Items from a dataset

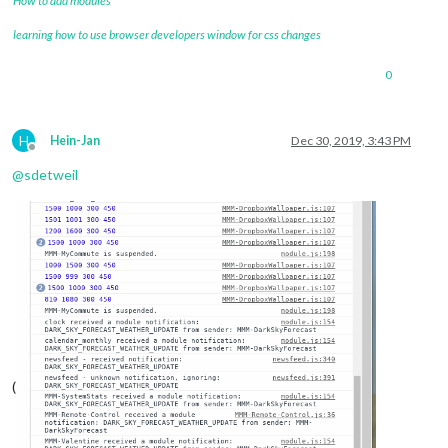
How to add modules
learning how to use browser developers window for css changes
0
H
Hein-Jan
Dec 30, 2019, 3:43 PM
Offline
@
sdetweil
(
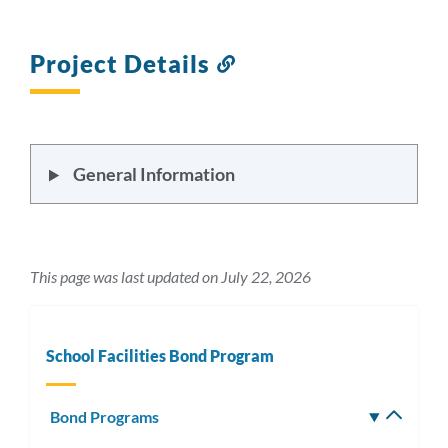
Project Details
Link
to
this
section
General Information
This page was last updated on July 22, 2026
School Facilities Bond Program
Bond Programs
Toggle
subm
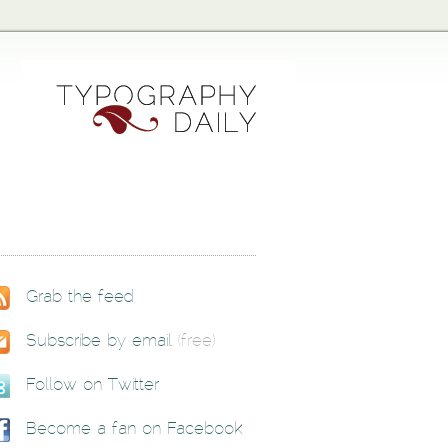
Grab the feed
Subscribe by email
(free)
Follow on Twitter
Become a fan on Facebook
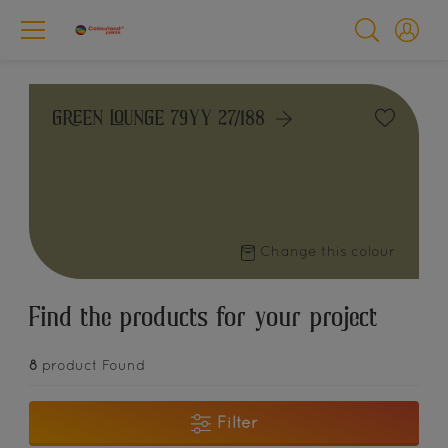
GREEN LOUNGE 79YY 27/188
Change this colour
Find the products for your project
8
product Found
Filter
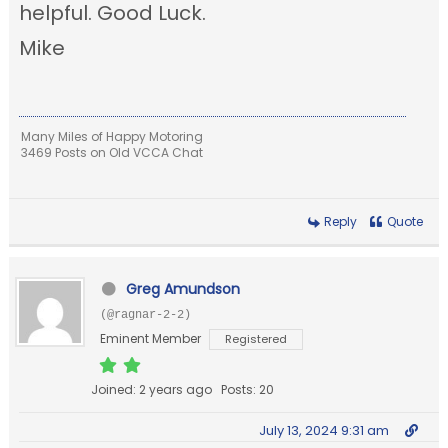
helpful. Good Luck.
Mike
Many Miles of Happy Motoring
3469 Posts on Old VCCA Chat
Reply
Quote
Greg Amundson
(@ragnar-2-2)
Eminent Member
Registered
Joined: 2 years ago
Posts: 20
July 13, 2024 9:31 am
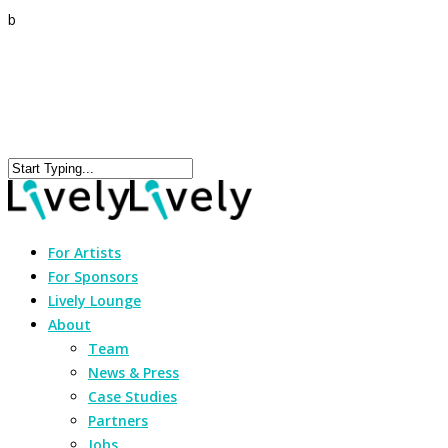
b
For Artists
For Sponsors
Lively Lounge
About
Team
News & Press
Case Studies
Partners
Jobs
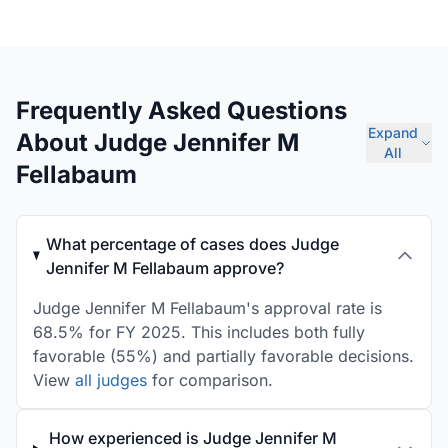
Frequently Asked Questions
Expand
About Judge Jennifer M
All
Fellabaum
What percentage of cases does Judge
Jennifer M Fellabaum approve?
Judge Jennifer M Fellabaum's approval rate is
68.5% for FY 2025. This includes both fully
favorable (55%) and partially favorable decisions.
View
all judges
for comparison.
How experienced is Judge Jennifer M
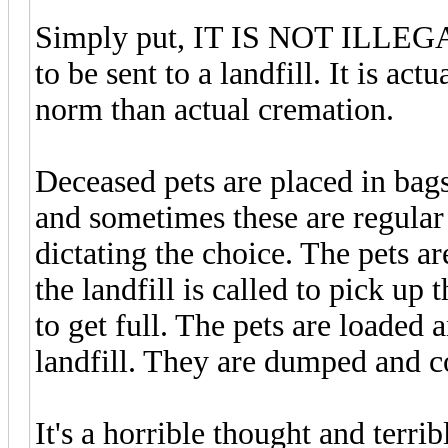
Simply put, IT IS NOT ILLEGAL
to be sent to a landfill. It is a
norm than actual cremation.
Deceased pets are placed in bag
and sometimes these are regular 
dictating the choice. The pets a
the landfill is called to pick up 
to get full. The pets are loaded a
landfill. They are dumped and c
It's a horrible thought and terrib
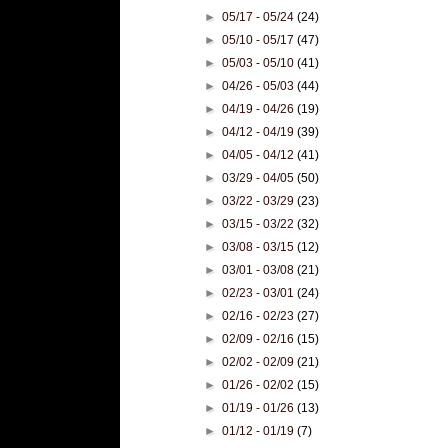
►
05/17 - 05/24
(24)
►
05/10 - 05/17
(47)
►
05/03 - 05/10
(41)
►
04/26 - 05/03
(44)
►
04/19 - 04/26
(19)
►
04/12 - 04/19
(39)
►
04/05 - 04/12
(41)
►
03/29 - 04/05
(50)
►
03/22 - 03/29
(23)
►
03/15 - 03/22
(32)
►
03/08 - 03/15
(12)
►
03/01 - 03/08
(21)
►
02/23 - 03/01
(24)
►
02/16 - 02/23
(27)
►
02/09 - 02/16
(15)
►
02/02 - 02/09
(21)
►
01/26 - 02/02
(15)
►
01/19 - 01/26
(13)
►
01/12 - 01/19
(7)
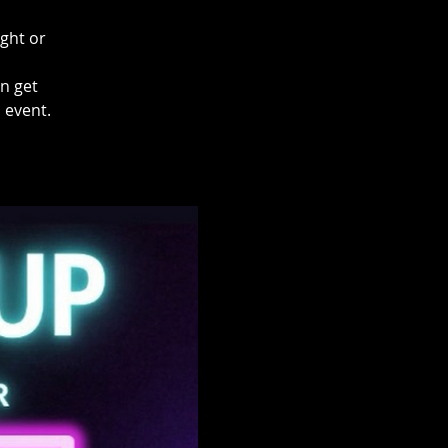
ight or
en get
 event.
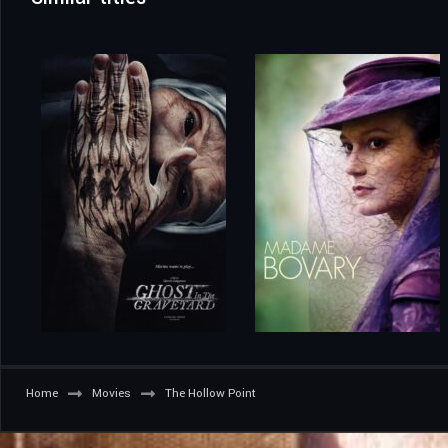
Home
Movies
The Hollow Point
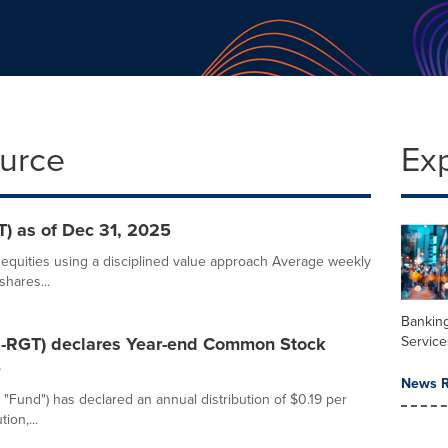
ource
Ex
) as of Dec 31, 2025
l equities using a disciplined value approach Average weekly
shares...
Banking
Service
SE-RGT) declares Year-end Common Stock
e
News R
 "Fund") has declared an annual distribution of $0.19 per
ion,...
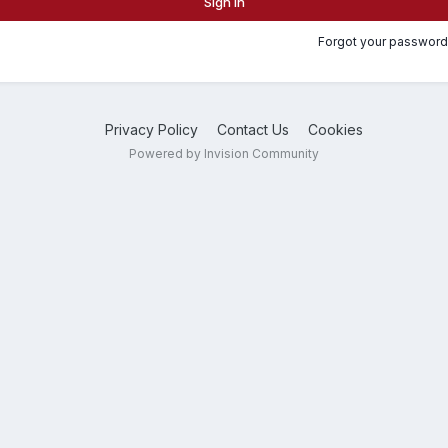
Sign In
Forgot your password
Privacy Policy
Contact Us
Cookies
Powered by Invision Community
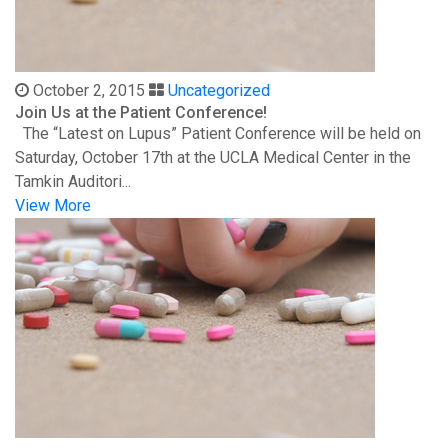
October 2, 2015
Uncategorized
Join Us at the Patient Conference!
The “Latest on Lupus” Patient Conference will be held on
Saturday, October 17th at the UCLA Medical Center in the
Tamkin Auditori...
View More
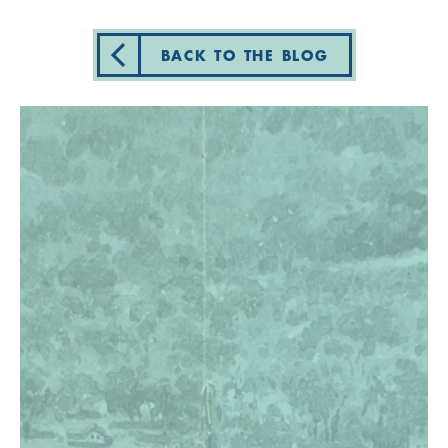
BACK TO THE BLOG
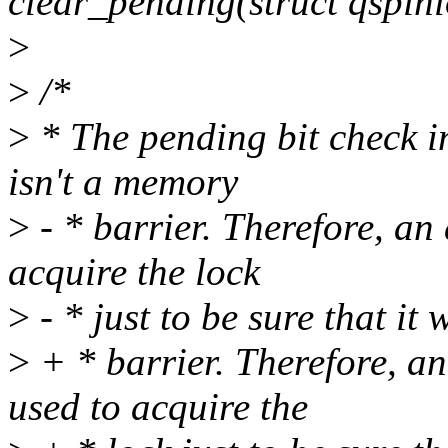
clear_pending(struct qspinl
>
>
/*
>
* The pending bit check i
isn't a memory
>
- * barrier. Therefore, an
acquire the lock
>
- * just to be sure that it wi
>
+ * barrier. Therefore, a
used to acquire the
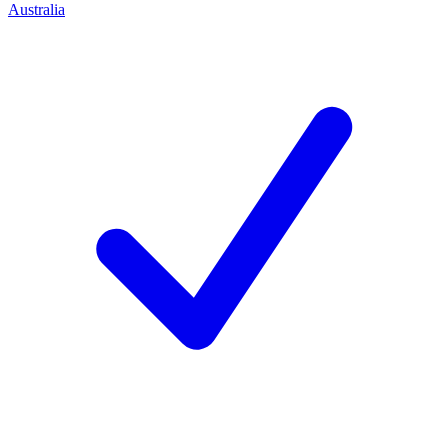
Australia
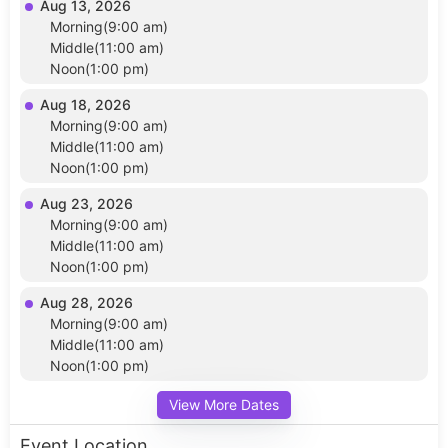
Aug 13, 2026
Morning(9:00 am)
Middle(11:00 am)
Noon(1:00 pm)
Aug 18, 2026
Morning(9:00 am)
Middle(11:00 am)
Noon(1:00 pm)
Aug 23, 2026
Morning(9:00 am)
Middle(11:00 am)
Noon(1:00 pm)
Aug 28, 2026
Morning(9:00 am)
Middle(11:00 am)
Noon(1:00 pm)
View More Dates
Event Location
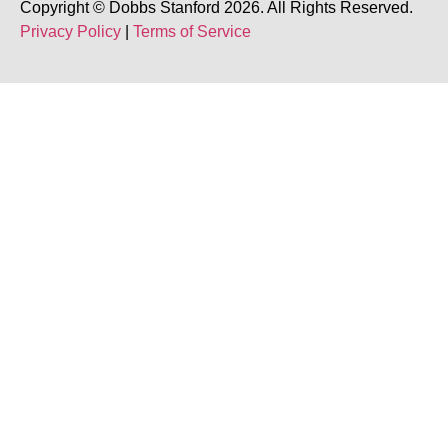
Copyright © Dobbs Stanford 2026. All Rights Reserved.
Privacy Policy
|
Terms of Service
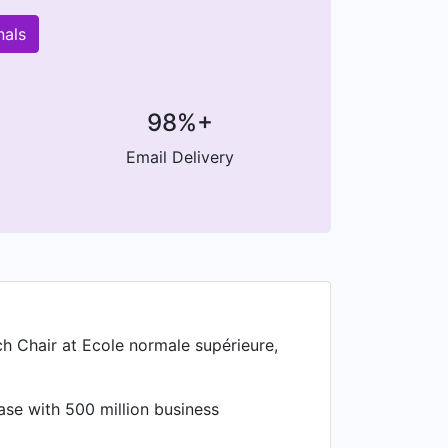
nals
98%+
Email Delivery
ch Chair at Ecole normale supérieure,
ase with 500 million business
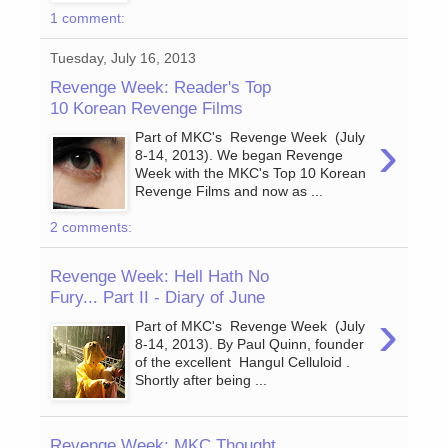
1 comment:
Tuesday, July 16, 2013
Revenge Week: Reader's Top
10 Korean Revenge Films
›
Part of MKC's Revenge Week (July
8-14, 2013). We began Revenge
Week with the MKC's Top 10 Korean
Revenge Films and now as ...
2 comments:
Revenge Week: Hell Hath No
Fury... Part II - Diary of June
›
Part of MKC's Revenge Week (July
8-14, 2013). By Paul Quinn, founder
of the excellent Hangul Celluloid .
Shortly after being ...
Revenge Week: MKC Thought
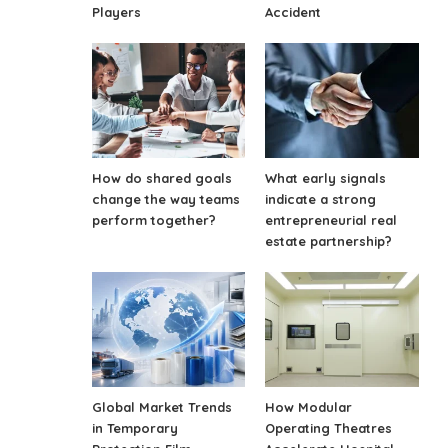
Players
Accident
How do shared goals
What early signals
change the way teams
indicate a strong
perform together?
entrepreneurial real
estate partnership?
Global Market Trends
How Modular
in Temporary
Operating Theatres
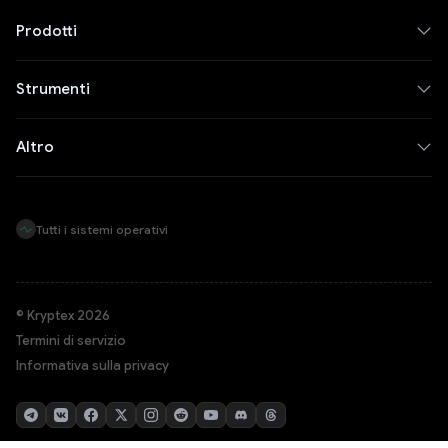
Prodotti
Strumenti
Altro
Tutti i sistemi operativi
© Kryptex 2026
Termini di servizio
Informativa sulla privacy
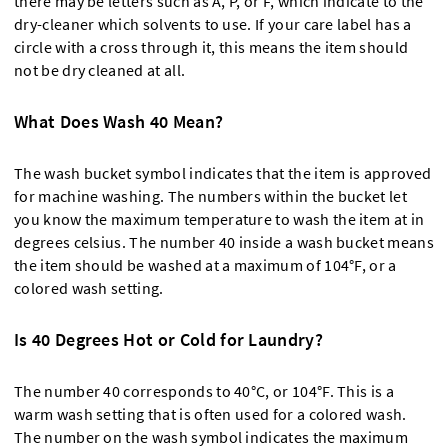
there may be letters such as A, P, or F, which indicate to the
dry-cleaner which solvents to use. If your care label has a
circle with a cross through it, this means the item should
not be dry cleaned at all.
What Does Wash 40 Mean?
The wash bucket symbol indicates that the item is approved
for machine washing. The numbers within the bucket let
you know the maximum temperature to wash the item at in
degrees celsius. The number 40 inside a wash bucket means
the item should be washed at a maximum of 104°F, or a
colored wash setting.
Is 40 Degrees Hot or Cold for Laundry?
The number 40 corresponds to 40°C, or 104°F. This is a
warm wash setting that is often used for a colored wash.
The number on the wash symbol indicates the maximum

EXERCISE REQUIREMENTS
The output is the records exactly as they read, with no pictures in it.

RESPONSE FOR THIS EXERCISE
How to add modules
learning how to use browser developers window for css changes
0
H
Hein-Jan
Dec 30, 2019, 3:43 PM
Offline
@
sdetweil
(
Project Details
Link
to
this
section
General Information
This page was last updated on July 22, 2026
School Facilities Bond Program
Bond Programs
Toggle
subm
Grab the feed
Subscribe by email
(free)
Follow on Twitter
Become a fan on Facebook
GREEN LOUNGE 79YY 27/188
Change this colour
Find the products for your project
8
product Found
Filter
helpful. Good Luck.
Mike
Many Miles of Happy Motoring
3469 Posts on Old VCCA Chat
Reply
Quote
Greg Amundson
(@ragnar-2-2)
Eminent Member
Registered
Joined: 2 years ago
Posts: 20
July 13, 2024 9:31 am
b
For Artists
For Sponsors
Lively Lounge
About
Team
News & Press
Case Studies
Partners
Jobs
Frequently Asked Questions
Expand
About Judge Jennifer M
All
Fellabaum
What percentage of cases does Judge
Jennifer M Fellabaum approve?
Judge Jennifer M Fellabaum's approval rate is
68.5% for FY 2025. This includes both fully
favorable (55%) and partially favorable decisions.
View
all judges
for comparison.
How experienced is Judge Jennifer M
Simply put, IT IS NOT ILLEGAL
to be sent to a landfill. It is a
norm than actual cremation.
Deceased pets are placed in bag
and sometimes these are regular 
dictating the choice. The pets a
the landfill is called to pick up 
to get full. The pets are loaded a
landfill. They are dumped and c
It's a horrible thought and terrib
►
05/17 - 05/24
(24)
►
05/10 - 05/17
(47)
►
05/03 - 05/10
(41)
►
04/26 - 05/03
(44)
►
04/19 - 04/26
(19)
►
04/12 - 04/19
(39)
►
04/05 - 04/12
(41)
►
03/29 - 04/05
(50)
►
03/22 - 03/29
(23)
►
03/15 - 03/22
(32)
►
03/08 - 03/15
(12)
►
03/01 - 03/08
(21)
►
02/23 - 03/01
(24)
►
02/16 - 02/23
(27)
►
02/09 - 02/16
(15)
►
02/02 - 02/09
(21)
►
01/26 - 02/02
(15)
►
01/19 - 01/26
(13)
►
01/12 - 01/19
(7)
ight or
en get
 event.
Home
Movies
The Hollow Point
ource
Ex
) as of Dec 31, 2025
l equities using a disciplined value approach Average weekly
shares...
Banking
Service
SE-RGT) declares Year-end Common Stock
e
News R
 "Fund") has declared an annual distribution of $0.19 per
ion,...
Sign In
Forgot your password
Privacy Policy
Contact Us
Cookies
Powered by Invision Community
October 2, 2015
Uncategorized
Join Us at the Patient Conference!
The “Latest on Lupus” Patient Conference will be held on
Saturday, October 17th at the UCLA Medical Center in the
Tamkin Auditori...
View More
BACK TO THE BLOG
clear_pending(struct qspinl
>
>
/*
>
* The pending bit check i
isn't a memory
>
- * barrier. Therefore, an
acquire the lock
>
- * just to be sure that it wi
>
+ * barrier. Therefore, a
used to acquire the
Australia
Aug 13, 2026
Morning(9:00 am)
Middle(11:00 am)
Noon(1:00 pm)
Aug 18, 2026
Morning(9:00 am)
Middle(11:00 am)
Noon(1:00 pm)
Aug 23, 2026
Morning(9:00 am)
Middle(11:00 am)
Noon(1:00 pm)
Aug 28, 2026
Morning(9:00 am)
Middle(11:00 am)
Noon(1:00 pm)
View More Dates
Event Location
Copyright © Dobbs Stanford 2026. All Rights Reserved.
Privacy Policy
|
Terms of Service
nals
98%+
Email Delivery
ch Chair at Ecole normale supérieure,
ase with 500 million business
1 comment:
Tuesday, July 16, 2013
Revenge Week: Reader's Top
10 Korean Revenge Films
›
Part of MKC's Revenge Week (July
8-14, 2013). We began Revenge
Week with the MKC's Top 10 Korean
Revenge Films and now as ...
2 comments:
Revenge Week: Hell Hath No
Fury... Part II - Diary of June
›
Part of MKC's Revenge Week (July
8-14, 2013). By Paul Quinn, founder
of the excellent Hangul Celluloid .
Shortly after being ...
Revenge Week: MKC Thought
Players
Accident
How do shared goals
What early signals
change the way teams
indicate a strong
perform together?
entrepreneurial real
estate partnership?
Global Market Trends
How Modular
in Temporary
Operating Theatres
Prodotti
Strumenti
Altro
Tutti i sistemi operativi
© Kryptex 2026
Termini di servizio
Informativa sulla privacy
there may be letters such as A, P, or F, which indicate to the
dry-cleaner which solvents to use. If your care label has a
circle with a cross through it, this means the item should
not be dry cleaned at all.
What Does Wash 40 Mean?
The wash bucket symbol indicates that the item is approved
for machine washing. The numbers within the bucket let
you know the maximum temperature to wash the item at in
degrees celsius. The number 40 inside a wash bucket means
the item should be washed at a maximum of 104°F, or a
colored wash setting.
Is 40 Degrees Hot or Cold for Laundry?
The number 40 corresponds to 40°C, or 104°F. This is a
warm wash setting that is often used for a colored wash.
The number on the wash symbol indicates the maximum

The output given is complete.